I learned from Dean Womble that I had been Duke’s entry in a study carried out by several colleges—I think he mentioned Chicago, Stanford, and Princeton, among others—in which they’d each taken one male student earmarked for the graduating Class of ’64 who would, under normal circumstances, never have made the admissions cut. I never learned what happened to my counterparts at the other schools, nor did I learn whether there was a study following female students. The sessions with the therapist were, I learned, a part of the study, with the other clueless guys thrown in so that I would not realize I was being singled out.
I remember stammering, trying to ask all the questions that came immediately to mind. I was bothered by the idea that I had been the subject of a four-year “big brother” experiment. Not that there had been hidden cameras, but looking back I’m sure it wasn’t a coincidence that for my sophomore year, I was asked by the dean’s office to join the first dormitory in which upperclassmen would live with freshmen, and, yes, with a housemaster who could watch us and report back. The same thing happened the next year, when a second mixed dorm was created and I was asked to move there. For my senior year, I was asked to be an assistant to the housemaster in that dorm, meaning I had spent all four years under the watchful eye of someone put there by the dean’s office. Of course, I could have said “no” at any point, but I was flattered to be singled out, to be deemed worthy of even so minor a distinction.
Yet while I was uncomfortable with the idea that someone had been watching me the whole time, I was I was excited, too. I had been singled out for this study.
Later, during my second year in the housemaster program, I was told that one of my charges, a kid from a West Virginia coal-mining community, was in the same program, so it continued for a while at least. I suspect that if I had not stayed at Duke for graduate school, had not enrolled in the housemaster program, and had not gone to that dinner and sat next to Dean Womble, I would never have known any of this. It makes me wonder how many others there are who followed a similar trajectory.

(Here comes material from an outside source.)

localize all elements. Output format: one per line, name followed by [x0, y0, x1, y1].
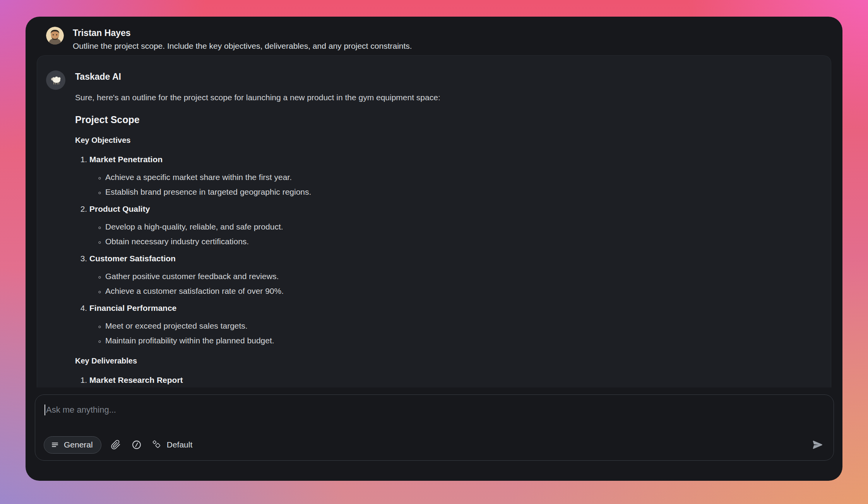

Looking back, I have no regrets about how my time at Duke played out. I am grateful to have been able to attend such a great university, to study under outstanding teachers, to get to know the people I met there during my seven-year stay. And, of course, there is the sense of empowerment that came with learning to believe in myself, in realizing that if I wanted something badly enough, chances were I could attain it. That belief and that realization bolstered me for many years, as doors opened, and I moved from law to publishing (not actually being a writer, but working with them).
My Duke education, then, was an orchestrated course in self-discovery, with me the willing puppet, a bit of 1984 playing out a couple of decades ahead of time.
Adams ’64, LL.B. ’67 is an executive editor at Algonquin Books in Chapel Hill.